[Extracted page text data]
--------------------------------------------------

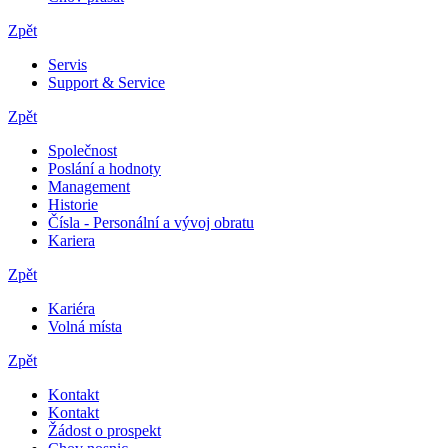
Zpět
Servis
Support & Service
Zpět
Společnost
Poslání a hodnoty
Management
Historie
Čísla - Personální a vývoj obratu
Kariera
Zpět
Kariéra
Volná místa
Zpět
Kontakt
Kontakt
Žádost o prospekt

--------------------------------------------------

> **EXERCISE AIM**
Please transcribe each entry exactly, but skip any picture it holds.

> **OUTPUT FOR THIS EXERCISE**
Zpět
Servis
Support & Service
Zpět
Společnost
Poslání a hodnoty
Management
Historie
Čísla - Personální a vývoj obratu
Kariera
Zpět
Kariéra
Volná místa
Zpět
Kontakt
Kontakt
Žádost o prospekt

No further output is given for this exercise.